Will Canon’s debut feature Brotherhood (2010) is a film that of late I’ve been telling everyone I know to go see—and it’s not because of the film’s relatively clever recontextualization of film noir tropes and elements into a college setting, or how Canon achieves a dirty, blackly humorous note that, barring a fair bit of urban, suburban machismo and posturing that comes off slightly off-hand, and overly repetitive attempts at creating what seem to be new college frat slogans, sings like witching hour magic throughout. No, the reason I’ve been pimping this film so strongly is because it was shot in and exclusively around Arlington, Texas. Which, for the first sixteen years of my life—accounting for all but three and a half, by now—was my hometown; I know the burg like the back of my hand, all the way from Lincoln Square to the Parks, and off. Canon does, too—and while providing for a competent genre exercise, at the same time he gives us a visual snapshot of my home and his, the asshole of Texas, Aggtown.

I have to admit, it is a little strange, the effect this movie had on me—sitting in the theater and watching the film for the first time almost a year ago as it was screened at DIFF, so many of the streets, the signs, the shops and the stops that make up the whole of the movie’s environs are places well-traveled by me, so many times. The frat house is on Abrams Street, and I must’ve walked past it sixty times or more in its various states of use over the years, being as it was right down the road from my dear old grandma’s house, and we kids were taken to roam. The gas station at the center of the movie’s low-end heist pledge was one right down the way from my old family apartment on Crest Grove and Fielder—it wasn’t the main one we went to, but when we had to we’d walk the ten or twenty extra meters for a loaf of bread. Sights and sounds—I’d like to call it nostalgia, but it wasn’t even that long ago.

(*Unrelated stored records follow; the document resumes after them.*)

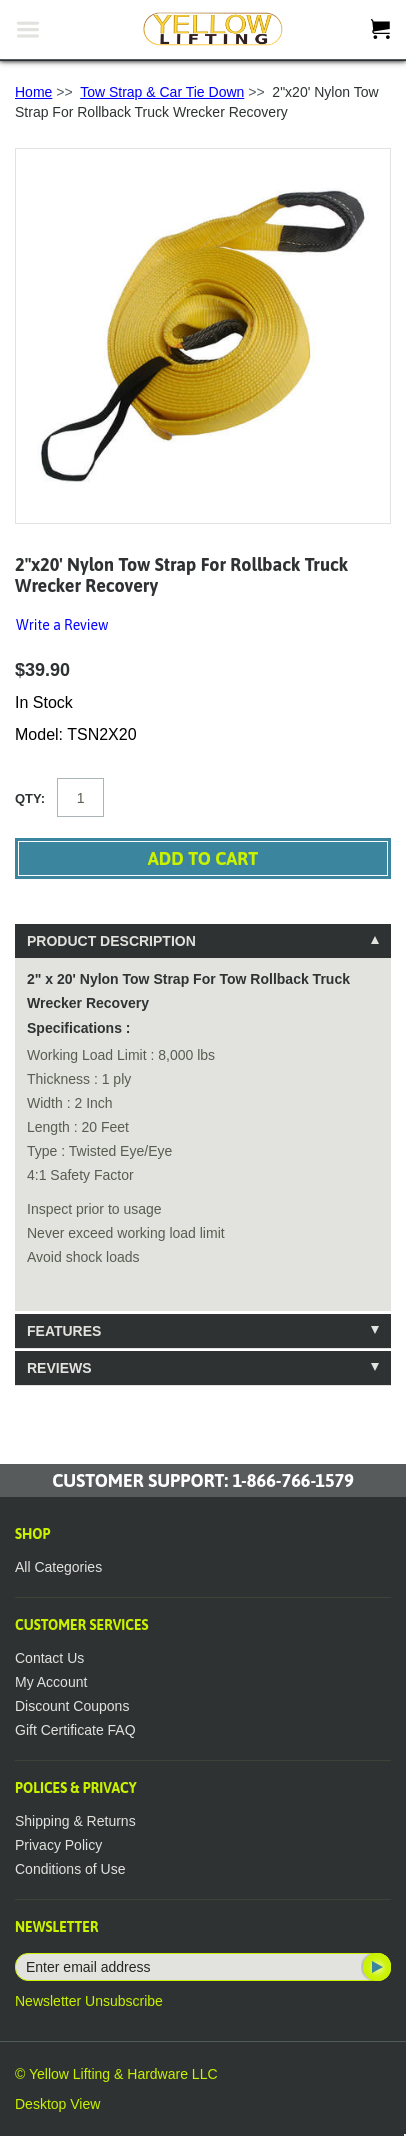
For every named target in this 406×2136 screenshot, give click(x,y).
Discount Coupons (72, 1706)
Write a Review (62, 625)
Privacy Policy (58, 1845)
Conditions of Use (70, 1869)
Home (33, 92)
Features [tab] (64, 1331)
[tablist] (203, 1154)
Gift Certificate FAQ (75, 1730)
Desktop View (57, 2104)
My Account (51, 1682)
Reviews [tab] (59, 1368)
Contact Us (49, 1658)
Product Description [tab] (111, 941)
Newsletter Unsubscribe (89, 2001)
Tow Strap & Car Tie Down (162, 92)
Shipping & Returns (75, 1821)
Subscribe (375, 1967)
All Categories (58, 1567)
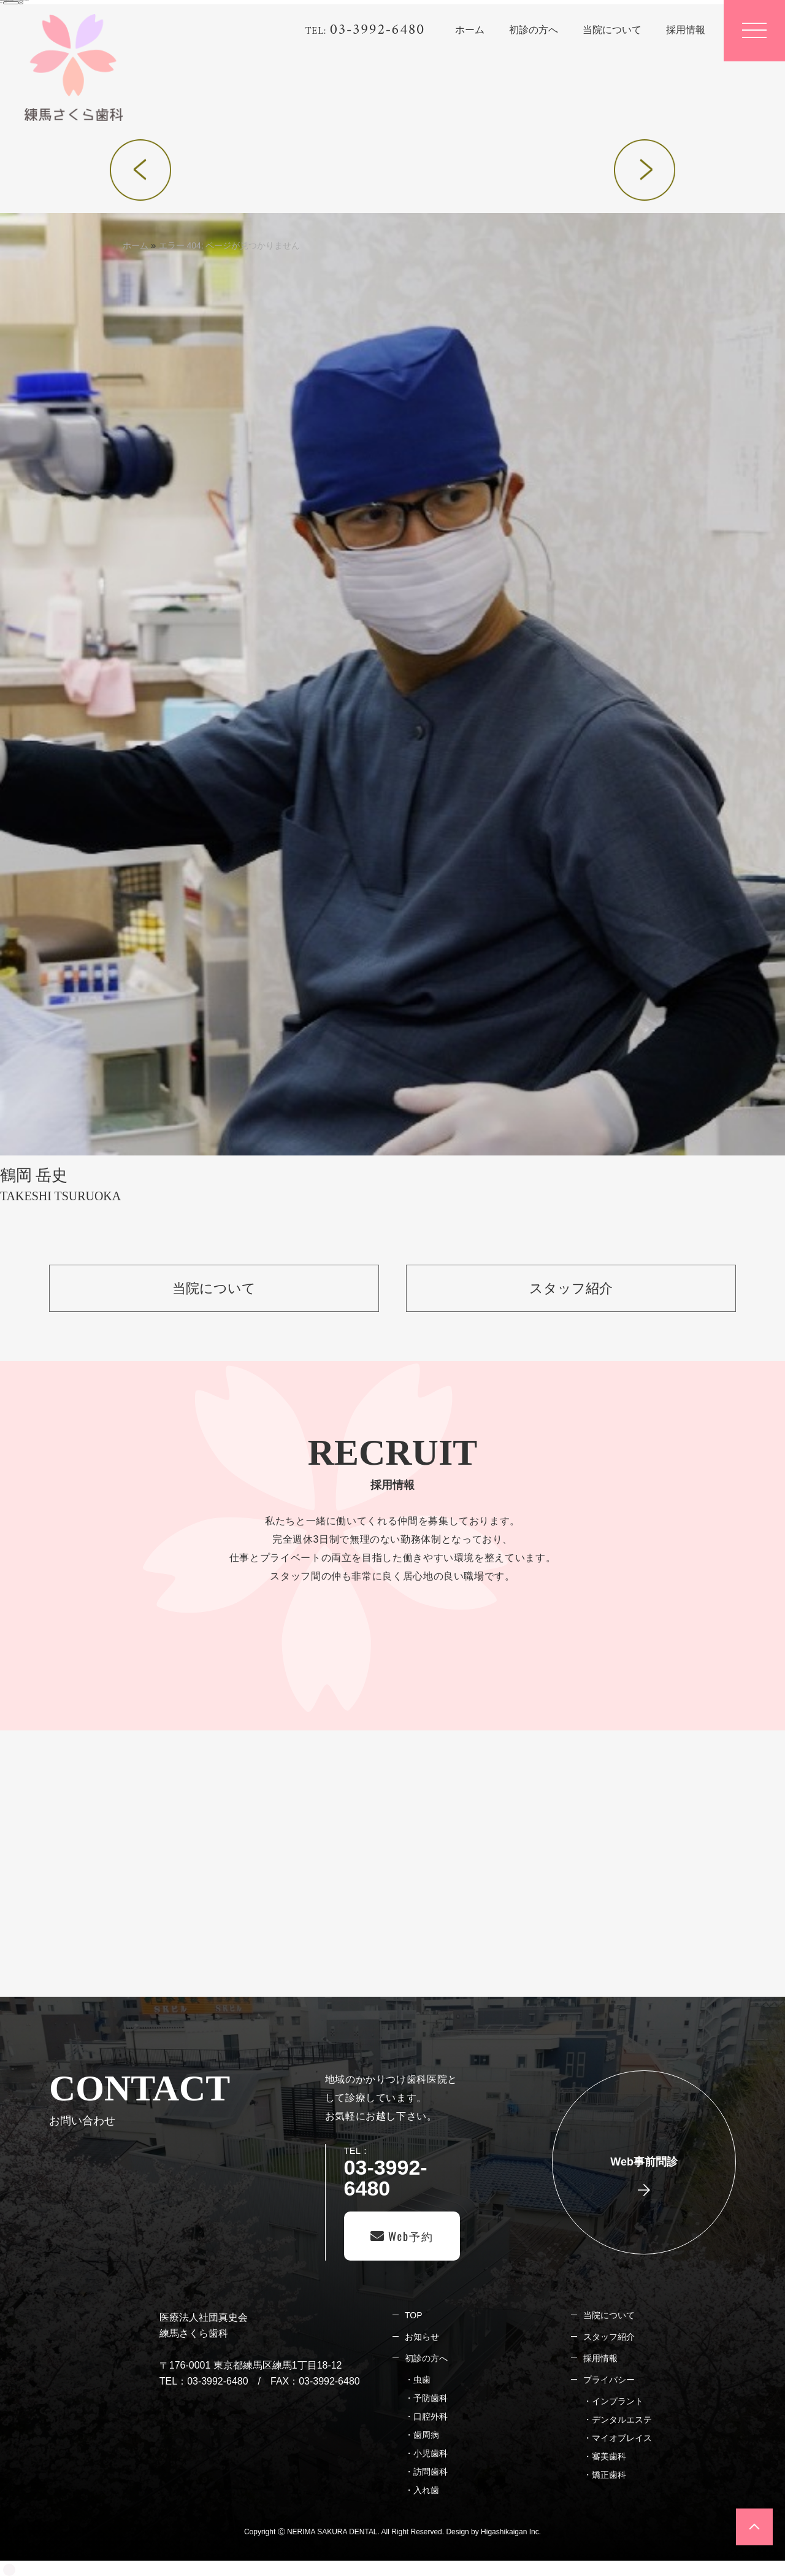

Friends who still live in the old neighborhood even called me up during production to say, “hey—they’re filming something big out here at the Zoom-In. You should come and see, movie boy!” Of course, I was in Dallas at the time and without a car, so getting out would’ve been a little difficult.

And, all of it is filmed and represented with such an implicit sense of panache—Canon allows the feeling of gritty, “I need to scrub my face” dirtiness that comes later on with the constant mishaps of the frat pledge sink and seep in, giving everything an organic, sweaty feel that at the same time makes no bones about how much it owes to film noir genre formula and aesthetic intent. And, while it’s obvious the film is trying to create a memorable slogan with “Brother or Bitch” (and oh man, will you get tired of hearing that), the rebellion against Jon Foster’s frat leader Frank by Adam is immediate in its initial cause and its stark, violent retribution, bringing to mind the best of those self-similar scenes from film noir of the past, notably Rian Johnson’s Brick, which, yeah, okay, is kind of an obvious comparison, but it is the film with which the movie shares the most surface similarities.

But, Brotherhood is a bit less of a playful reconstitution than Brick was—it, like that film, sees the new and different possibilities a less obvious context would have on the whole of the film’s structure, but it doesn’t make as large or important a sweeping motion out of utilizing them. The things it does, it does in a largely true to form fashion, which is to say that it remains true to the particular formula that it’s chosen to outline itself by, and does so earnestly and without a hint of ostentatiousness. Quietly, almost, but any group of film nerds with a shot glass and a bottle of whiskey in hand will be stone-cold by the end of the night if they were to attempt to count off the film’s similarities to its forebears on either hand; but, Canon also cites the exploitation cinema and in particular the films of Roger Corman as a point of initial inspiration, and that’s more than a little obvious here as well, both internally and out. That implicit dedication toward giving the audience nothing but a well-orchestrated genre film that makes the blood race to the johnson so quickly that it turns the skin a bright red. If you can’t tell, I’ve spent almost a whole paragraph rambling on about all of this relatively minute stuff because there really isn’t much to the film’s narrative, in an emotional or tautological sense. It’s really just a bit of pure, visual and visceral fun, honestly—but, I couldn’t very well write about the old, dusty memories the film brings out of my head for eight paragraphs, now could I?

Now, what does bring the film down is several of the seemingly non-sequitur sequences that come out of nowhere, given some kind of emotional importance all of the sudden, and take away from the film’s head long trajectory. The splash-back from a recent raid on a local sorority is one such scene—in the trailers, it looks like it has some kind of visceral relevance to the “you guys did something terrible” plot of the film, somehow—but it doesn’t, and it fades from memory just as quickly, having taken up a good fifteen minutes of screen-time, at least, that could’ve easily been spent on the much more interesting drama inside the frat building. There are a number of scenes like this in the movie, and I can’t quite figure out Canon’s narrative motivation for including them in here.

Still, for all its flaws, I can’t not like this film—while all of the people in this movie seem to come from richer, nicer neighborhoods than the one I came up in, a townie knows a townie. And, Canon most definitely knows Arlington, with a keen eye for our speak, our look and our walk, while all the while giving it a refreshing spit-shine all his own. I do approve.